MATERIAL FOR THIS EXERCISE

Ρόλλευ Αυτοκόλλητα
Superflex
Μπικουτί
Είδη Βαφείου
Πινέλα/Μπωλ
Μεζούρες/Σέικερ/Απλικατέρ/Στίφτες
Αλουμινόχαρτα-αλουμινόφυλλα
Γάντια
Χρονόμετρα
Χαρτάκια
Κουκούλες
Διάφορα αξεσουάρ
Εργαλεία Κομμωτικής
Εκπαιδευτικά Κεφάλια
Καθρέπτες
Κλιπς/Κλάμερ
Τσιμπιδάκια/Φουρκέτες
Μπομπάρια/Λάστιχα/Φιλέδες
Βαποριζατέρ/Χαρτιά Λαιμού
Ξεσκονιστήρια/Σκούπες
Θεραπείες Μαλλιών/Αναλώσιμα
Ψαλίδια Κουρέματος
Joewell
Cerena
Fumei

EXERCISE DESCRIPTION
Only the lines above, from the first through the one holding "Τσιμπιδάκια/Φουρκέτες", are to be output, and they must be copied exactly.

ANSWER BELOW
Ρόλλευ Αυτοκόλλητα
Superflex
Μπικουτί
Είδη Βαφείου
Πινέλα/Μπωλ
Μεζούρες/Σέικερ/Απλικατέρ/Στίφτες
Αλουμινόχαρτα-αλουμινόφυλλα
Γάντια
Χρονόμετρα
Χαρτάκια
Κουκούλες
Διάφορα αξεσουάρ
Εργαλεία Κομμωτικής
Εκπαιδευτικά Κεφάλια
Καθρέπτες
Κλιπς/Κλάμερ
Τσιμπιδάκια/Φουρκέτες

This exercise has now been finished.